Mee goreng, is a type of noodle dish, mostly sold in the Indian Muslim stalls at hawker centres and coffee shops in Singapore and Malaysia. When I was young, I used to watch a mee goreng hawker tossing the noodles in a big iron wok fired by charcoal stove! The smell of the mee goreng that wafted from that wok and his frying spatula clanking on the sides of the work is so unforgettable!

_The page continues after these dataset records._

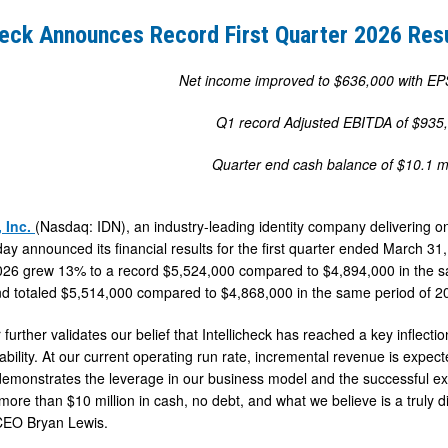
heck Announces Record First Quarter 2026 Res
Net income improved to $636,000 with EP
Q1 record Adjusted EBITDA of $935
Quarter end cash balance of $10.1 mi
, Inc.
(Nasdaq: IDN), an industry-leading identity company delivering on
day announced its financial results for the first quarter ended March 31
26 grew 13% to a record $5,524,000 compared to $4,894,000 in the sa
 totaled $5,514,000 compared to $4,868,000 in the same period of 2
 further validates our belief that Intellicheck has reached a key inflecti
tability. At our current operating run rate, incremental revenue is expec
 demonstrates the leverage in our business model and the successful e
more than $10 million in cash, no debt, and what we believe is a truly diff
 CEO Bryan Lewis.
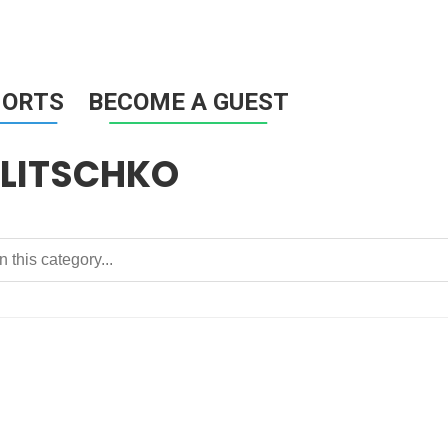
HORTS
BECOME A GUEST
LITSCHKO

Here is a recipe for a Mee Goreng. Try frying this noodle during the weekend and share your photos with everyone!
4 tablespoons cooking oil
1 medium onion, cubed
1 green chilli, sliced
1 sprig curry leaves
250 prawns, shelled
250 g squids, cut into rings
100 g fish cake, sliced
100 g mustard leaves, cut into 4 cm pieces
1 potato, boiled and cubed
150 g beansprouts
1 firm tofu, fried and diced
500 g fresh yellow noodles
Fish sauce or soy sauce for taste
SEASONING
2 tablespoons cooked chilli paste
1 tablespoon fish or meat curry powder
2 tablespoons tomato ketchup
1 tablespoon dark soy sauce
1 tablespoon cooking oil
2 eggs, lightly beaten with pinch of salt
Calamansi halves
METHOD
- Heat cooking oil and sauté the onion, chillies and curry leaves.
- Add in the prawns and squid rings and a splash of fish sauce and sauté till prawns change colour.
- Add in the fish cake and mustard leaves and sauté briefly.
- Add in the potato, beansprouts, tofu, noodles, and the combined seasoning. Mix well.
- Stir fry over high heat till aromatic.
- Move the noodles to the side of the wok. Add in 1 tablespoon cooking oil and heat.
- Add in the beaten eggs and let it set lightly. Scramble the eggs, push in the noodles, and mix all on high heat for 1 minute.
- Dish out and serve with calamansi.